Few Hindustani musicians trouble subeditors when they die. My last column was an obituary of sarod player Zarin Sharma, whose death was hardly reported in the media. It would have been naïve to expect otherwise, so I thought it better to write about her than about how our media engages with Hindustani musicians. This time though, there is reason to sound shrill. Pandit Chitresh Das, Kathak legend, passed away on January 4. But if you google his name and hit the ‘news’ tab, you will not find a single report about his death in an Indian publication. I was embarrassed (though I don’t know on whose behalf) when I saw that The New York Times (NYT) had carried a comprehensive obituary of the master.

And NYT had reason to. Das was the best-known face of Kathak in the West; he was no less an ambassador for Kathak than Pandit Ravi Shankar was for the sitar. He first went to the US through a teaching fellowship at the University of Maryland in 1970. In 1979, after a few years at the Ali Akbar College of Music in San Rafael, where he created a Kathak curriculum, he started his own school, Chhandam School of Kathak. He set up the Chitresh Das Dance Company in 1980. Over the next 35 years, he institutionalised Kathak in an unprecedented manner. Today, his school has several branches across the US and Canada with more than 500 students (a formidable number, given that it’s not in India and it teaches only Kathak). He also ran two schools in Kolkata and Mumbai. Apart from setting up the school and the company, he engineered the integration of Kathak into the performing arts fabric of the West, especially in the US and Canada.

Though I dealt with his teacher-visionary avatar first, Das’ brilliance was best expressed on stage. No other word but ‘electric’ comes to mind when I think of his performances. The musicians on the side on the dais would start the first piece (usually a divine invocation) and the audience would stare at the empty stage for a minute or so. And then you could hear the faint sound of anklets from somewhere backstage and a few seconds later (I have to confess I have goose bumps as I write this), like blinding light, he would enter the stage dancing, holding a thali of flowers and incense, his divine offering at the start of the recital. After the first piece, he would speak to the audience, introducing each piece as he went along. His interactions were legendary. He was a charmer as well, but there was something loutish about his charm, which made him even more likeable.

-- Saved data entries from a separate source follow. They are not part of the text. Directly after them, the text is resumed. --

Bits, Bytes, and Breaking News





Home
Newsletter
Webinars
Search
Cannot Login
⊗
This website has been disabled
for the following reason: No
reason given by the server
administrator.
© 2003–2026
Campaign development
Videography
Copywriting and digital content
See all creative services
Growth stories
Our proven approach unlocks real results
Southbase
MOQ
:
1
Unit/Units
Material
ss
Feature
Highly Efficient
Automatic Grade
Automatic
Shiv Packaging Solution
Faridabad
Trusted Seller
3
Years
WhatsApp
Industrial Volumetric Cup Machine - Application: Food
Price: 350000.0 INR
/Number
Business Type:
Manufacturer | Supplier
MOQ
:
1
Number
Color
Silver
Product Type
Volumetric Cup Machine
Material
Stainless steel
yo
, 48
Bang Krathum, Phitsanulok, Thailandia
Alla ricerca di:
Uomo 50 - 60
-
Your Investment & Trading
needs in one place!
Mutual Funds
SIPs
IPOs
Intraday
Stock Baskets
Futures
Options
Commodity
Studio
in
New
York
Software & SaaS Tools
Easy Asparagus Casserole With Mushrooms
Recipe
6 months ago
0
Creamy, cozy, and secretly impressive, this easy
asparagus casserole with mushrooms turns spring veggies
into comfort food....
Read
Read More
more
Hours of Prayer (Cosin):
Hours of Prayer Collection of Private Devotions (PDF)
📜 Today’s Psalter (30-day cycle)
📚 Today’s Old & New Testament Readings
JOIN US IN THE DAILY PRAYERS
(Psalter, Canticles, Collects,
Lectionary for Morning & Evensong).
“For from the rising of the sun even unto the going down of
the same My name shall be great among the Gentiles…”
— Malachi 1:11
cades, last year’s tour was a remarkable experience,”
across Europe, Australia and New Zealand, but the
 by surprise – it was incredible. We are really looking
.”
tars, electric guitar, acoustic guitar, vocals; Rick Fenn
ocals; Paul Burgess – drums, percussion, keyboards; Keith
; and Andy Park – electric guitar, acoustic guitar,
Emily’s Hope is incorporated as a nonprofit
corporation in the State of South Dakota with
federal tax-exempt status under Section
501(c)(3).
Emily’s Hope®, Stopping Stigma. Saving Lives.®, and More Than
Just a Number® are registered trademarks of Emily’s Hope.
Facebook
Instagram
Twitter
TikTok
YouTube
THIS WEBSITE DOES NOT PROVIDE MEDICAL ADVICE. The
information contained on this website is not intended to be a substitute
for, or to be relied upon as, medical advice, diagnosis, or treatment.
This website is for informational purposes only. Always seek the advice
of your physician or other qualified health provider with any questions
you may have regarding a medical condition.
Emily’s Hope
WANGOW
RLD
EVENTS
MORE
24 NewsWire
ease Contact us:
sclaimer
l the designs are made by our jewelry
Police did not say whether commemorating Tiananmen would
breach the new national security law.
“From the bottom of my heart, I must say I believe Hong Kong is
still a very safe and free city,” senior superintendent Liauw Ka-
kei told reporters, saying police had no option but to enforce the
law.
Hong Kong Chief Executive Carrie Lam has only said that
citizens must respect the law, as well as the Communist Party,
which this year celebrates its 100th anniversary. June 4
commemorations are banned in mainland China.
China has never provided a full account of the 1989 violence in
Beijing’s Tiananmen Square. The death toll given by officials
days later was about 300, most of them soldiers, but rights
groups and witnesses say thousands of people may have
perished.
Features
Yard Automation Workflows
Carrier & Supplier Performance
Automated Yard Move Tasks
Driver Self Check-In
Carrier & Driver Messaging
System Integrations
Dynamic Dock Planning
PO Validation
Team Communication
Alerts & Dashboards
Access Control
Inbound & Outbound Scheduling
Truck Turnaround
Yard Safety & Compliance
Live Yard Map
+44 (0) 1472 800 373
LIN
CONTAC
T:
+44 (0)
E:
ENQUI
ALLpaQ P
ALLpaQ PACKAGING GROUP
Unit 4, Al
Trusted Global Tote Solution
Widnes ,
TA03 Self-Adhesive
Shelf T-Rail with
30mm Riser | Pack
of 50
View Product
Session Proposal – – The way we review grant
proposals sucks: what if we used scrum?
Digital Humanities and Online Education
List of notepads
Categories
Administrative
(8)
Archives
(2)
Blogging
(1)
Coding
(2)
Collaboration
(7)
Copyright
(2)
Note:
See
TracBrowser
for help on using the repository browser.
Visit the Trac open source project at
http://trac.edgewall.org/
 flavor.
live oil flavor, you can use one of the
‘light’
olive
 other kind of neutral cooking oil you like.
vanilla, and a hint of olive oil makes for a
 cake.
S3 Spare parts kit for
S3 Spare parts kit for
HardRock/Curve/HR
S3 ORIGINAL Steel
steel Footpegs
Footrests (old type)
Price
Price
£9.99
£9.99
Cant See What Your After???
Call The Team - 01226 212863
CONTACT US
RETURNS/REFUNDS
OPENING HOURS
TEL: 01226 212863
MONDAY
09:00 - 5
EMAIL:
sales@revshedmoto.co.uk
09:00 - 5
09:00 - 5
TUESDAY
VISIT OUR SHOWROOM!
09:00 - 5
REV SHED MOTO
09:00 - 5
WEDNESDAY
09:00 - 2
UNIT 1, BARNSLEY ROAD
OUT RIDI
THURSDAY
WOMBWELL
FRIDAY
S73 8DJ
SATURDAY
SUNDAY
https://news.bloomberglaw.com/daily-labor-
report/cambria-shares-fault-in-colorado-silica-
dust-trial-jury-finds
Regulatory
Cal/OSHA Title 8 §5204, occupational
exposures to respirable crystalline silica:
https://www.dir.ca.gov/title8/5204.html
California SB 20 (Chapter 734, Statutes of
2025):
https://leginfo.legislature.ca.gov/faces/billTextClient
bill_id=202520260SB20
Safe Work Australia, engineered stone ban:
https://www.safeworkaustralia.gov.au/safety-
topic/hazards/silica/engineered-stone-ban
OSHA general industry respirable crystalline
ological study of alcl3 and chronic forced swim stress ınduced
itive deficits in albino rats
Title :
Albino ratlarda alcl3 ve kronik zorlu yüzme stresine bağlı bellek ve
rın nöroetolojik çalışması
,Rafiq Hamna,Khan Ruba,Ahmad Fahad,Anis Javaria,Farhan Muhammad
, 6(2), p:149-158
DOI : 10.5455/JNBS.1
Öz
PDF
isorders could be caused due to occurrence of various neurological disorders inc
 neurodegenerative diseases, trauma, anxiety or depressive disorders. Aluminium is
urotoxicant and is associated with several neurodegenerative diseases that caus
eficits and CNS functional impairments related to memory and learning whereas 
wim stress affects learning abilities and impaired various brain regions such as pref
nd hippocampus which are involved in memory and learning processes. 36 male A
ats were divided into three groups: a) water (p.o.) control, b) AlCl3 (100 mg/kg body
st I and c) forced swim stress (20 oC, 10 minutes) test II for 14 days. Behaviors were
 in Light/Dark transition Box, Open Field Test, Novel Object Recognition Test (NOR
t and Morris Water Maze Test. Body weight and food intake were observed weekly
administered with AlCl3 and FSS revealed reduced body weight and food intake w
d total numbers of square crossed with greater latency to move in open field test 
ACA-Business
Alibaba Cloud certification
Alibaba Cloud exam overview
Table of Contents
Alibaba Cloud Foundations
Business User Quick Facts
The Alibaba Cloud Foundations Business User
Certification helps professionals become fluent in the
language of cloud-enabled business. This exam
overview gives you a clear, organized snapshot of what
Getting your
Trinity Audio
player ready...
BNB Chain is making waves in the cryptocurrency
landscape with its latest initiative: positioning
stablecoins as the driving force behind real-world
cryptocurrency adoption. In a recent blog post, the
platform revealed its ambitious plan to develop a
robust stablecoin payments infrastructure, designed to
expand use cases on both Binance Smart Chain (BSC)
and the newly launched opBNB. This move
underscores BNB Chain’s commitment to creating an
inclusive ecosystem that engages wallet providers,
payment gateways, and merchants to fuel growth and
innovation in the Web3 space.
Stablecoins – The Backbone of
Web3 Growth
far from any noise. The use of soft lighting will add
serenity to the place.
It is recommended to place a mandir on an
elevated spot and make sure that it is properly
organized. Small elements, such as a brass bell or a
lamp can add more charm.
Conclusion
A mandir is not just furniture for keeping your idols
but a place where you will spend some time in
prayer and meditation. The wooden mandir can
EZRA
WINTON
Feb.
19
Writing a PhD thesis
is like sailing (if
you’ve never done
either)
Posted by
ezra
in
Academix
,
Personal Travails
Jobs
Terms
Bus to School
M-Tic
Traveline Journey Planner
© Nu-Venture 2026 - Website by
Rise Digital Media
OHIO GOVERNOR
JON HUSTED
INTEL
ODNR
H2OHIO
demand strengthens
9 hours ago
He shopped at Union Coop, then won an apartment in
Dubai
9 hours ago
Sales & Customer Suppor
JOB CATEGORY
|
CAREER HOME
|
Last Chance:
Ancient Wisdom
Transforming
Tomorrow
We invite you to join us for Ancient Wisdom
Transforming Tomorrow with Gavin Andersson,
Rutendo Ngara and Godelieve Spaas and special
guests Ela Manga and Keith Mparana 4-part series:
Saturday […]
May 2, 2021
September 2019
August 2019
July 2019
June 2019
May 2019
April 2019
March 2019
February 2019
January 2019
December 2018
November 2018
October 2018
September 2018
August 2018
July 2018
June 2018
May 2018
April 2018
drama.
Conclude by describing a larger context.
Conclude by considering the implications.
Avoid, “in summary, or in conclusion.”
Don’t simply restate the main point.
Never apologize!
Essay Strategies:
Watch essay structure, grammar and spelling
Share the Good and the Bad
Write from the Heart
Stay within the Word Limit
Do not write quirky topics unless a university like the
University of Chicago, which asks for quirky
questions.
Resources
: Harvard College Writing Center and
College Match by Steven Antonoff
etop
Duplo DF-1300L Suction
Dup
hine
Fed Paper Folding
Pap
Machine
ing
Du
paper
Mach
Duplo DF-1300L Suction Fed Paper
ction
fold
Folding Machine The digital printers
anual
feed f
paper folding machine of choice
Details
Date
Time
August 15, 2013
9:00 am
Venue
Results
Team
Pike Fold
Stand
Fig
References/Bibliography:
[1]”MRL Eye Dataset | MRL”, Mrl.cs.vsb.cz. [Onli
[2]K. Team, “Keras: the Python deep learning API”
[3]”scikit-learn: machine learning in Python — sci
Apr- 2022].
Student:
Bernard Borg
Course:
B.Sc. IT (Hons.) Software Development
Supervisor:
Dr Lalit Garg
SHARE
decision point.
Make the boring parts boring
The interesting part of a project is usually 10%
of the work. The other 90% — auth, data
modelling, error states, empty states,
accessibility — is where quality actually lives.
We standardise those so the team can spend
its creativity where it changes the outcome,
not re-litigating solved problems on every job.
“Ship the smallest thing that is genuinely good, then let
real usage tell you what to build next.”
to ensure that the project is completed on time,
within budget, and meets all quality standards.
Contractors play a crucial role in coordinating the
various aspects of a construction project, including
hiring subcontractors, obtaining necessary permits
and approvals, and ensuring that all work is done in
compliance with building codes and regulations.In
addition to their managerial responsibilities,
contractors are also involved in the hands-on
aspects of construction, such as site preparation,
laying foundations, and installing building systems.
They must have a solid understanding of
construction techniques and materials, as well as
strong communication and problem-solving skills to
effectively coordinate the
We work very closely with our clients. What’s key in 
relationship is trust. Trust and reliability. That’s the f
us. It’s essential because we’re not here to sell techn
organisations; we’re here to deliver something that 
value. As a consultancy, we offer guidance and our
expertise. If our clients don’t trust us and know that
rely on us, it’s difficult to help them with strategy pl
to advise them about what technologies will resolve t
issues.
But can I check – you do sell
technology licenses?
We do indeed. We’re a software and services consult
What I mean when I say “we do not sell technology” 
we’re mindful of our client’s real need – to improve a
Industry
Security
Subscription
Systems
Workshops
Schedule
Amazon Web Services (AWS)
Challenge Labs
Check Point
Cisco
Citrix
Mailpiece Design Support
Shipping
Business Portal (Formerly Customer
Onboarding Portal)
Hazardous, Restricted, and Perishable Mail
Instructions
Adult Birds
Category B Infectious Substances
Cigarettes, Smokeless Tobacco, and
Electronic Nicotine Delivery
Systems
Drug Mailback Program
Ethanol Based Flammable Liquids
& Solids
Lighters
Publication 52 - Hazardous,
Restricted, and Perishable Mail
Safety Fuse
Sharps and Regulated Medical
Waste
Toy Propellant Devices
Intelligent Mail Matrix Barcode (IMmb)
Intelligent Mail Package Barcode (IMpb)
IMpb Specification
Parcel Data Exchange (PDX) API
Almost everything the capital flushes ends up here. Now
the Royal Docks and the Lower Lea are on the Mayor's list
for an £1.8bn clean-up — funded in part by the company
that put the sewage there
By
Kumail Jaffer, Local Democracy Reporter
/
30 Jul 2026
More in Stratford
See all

He had a popular piece in which he conveyed the movements of a train through his ghungroos. Once, just when he was about to start the ‘train’ piece, there was an interruption from the audience. I was around 10 or 12 at that time, so I don’t remember too well, but a woman (quite a renowned dancer herself) made some comments about the train piece being gimmicky and not traditional Kathak. (Such an interruption could only occur in Kolkata.) Das lost his cool. The woman got a dressing down that I am sure she will never forget. And then Das refused to perform the train. Some in the audience pleaded with Das, while others told the woman what they thought of her. Finally, Das not only agreed to perform the piece but also demonstrated step by step that he fused traditional bols and patterns in such a manner that they cohered to form the rhythmic movements of a train. He would keep saying that he thought of himself as a Calcutta mastaan ; the ‘don’t mess with me’ sentiment was there for all to see that day.

But he also knew how to disarm. After a show, the organisers gave him a rajnigandha garland. Das wore it around his neck and shouted out to a photographer. “Please, please take a good photo,” he said in Bengali, “one of these costs $40 in the States.”

As a performer, he combined elements of the Lucknow and the Jaipur schools of Kathak. The mix of the two styles informed his recitals with grace and vigour in equal measure. His footwork was unmatched. There were moments — like those in Ustad Zakir Hussain’s music — when it was impossible to comprehend how such speed and clarity could coexist. But he was uncomfortable with all the attention that his footwork and virtuosity received. Once, he said to an audience, “This chap told me that from here to here (he indicated the region between his knee and ankle), there is nobody like Chitresh Das. I said, ‘What about the rest of me?’” He went on to perform an unforgettable abhinaya -based Radha-Krishna piece.

Like all visionaries, his understanding of his art went beyond his own classical training. His collaboration with tap dancer Jason Samuels Smith, which the duo called ‘Indian Jazz Suites’, was as enriching as entertaining. He also danced with the flamenco dancer Antonio Hidalgo Paz on the show ‘Yatra: Journey from India to Spain’. Many people have spoken of the similarity between tap and Kathak, and flamenco and Kathak (because of the complex footwork), but it took Das to imagine a seamless cohesion, and design performances around it. These collaborations, if carried forward by his students, will probably form the most important part of his global legacy.

Personally, though, I will remember him by his Calcutta concerts, as much for the banter as for the brilliance.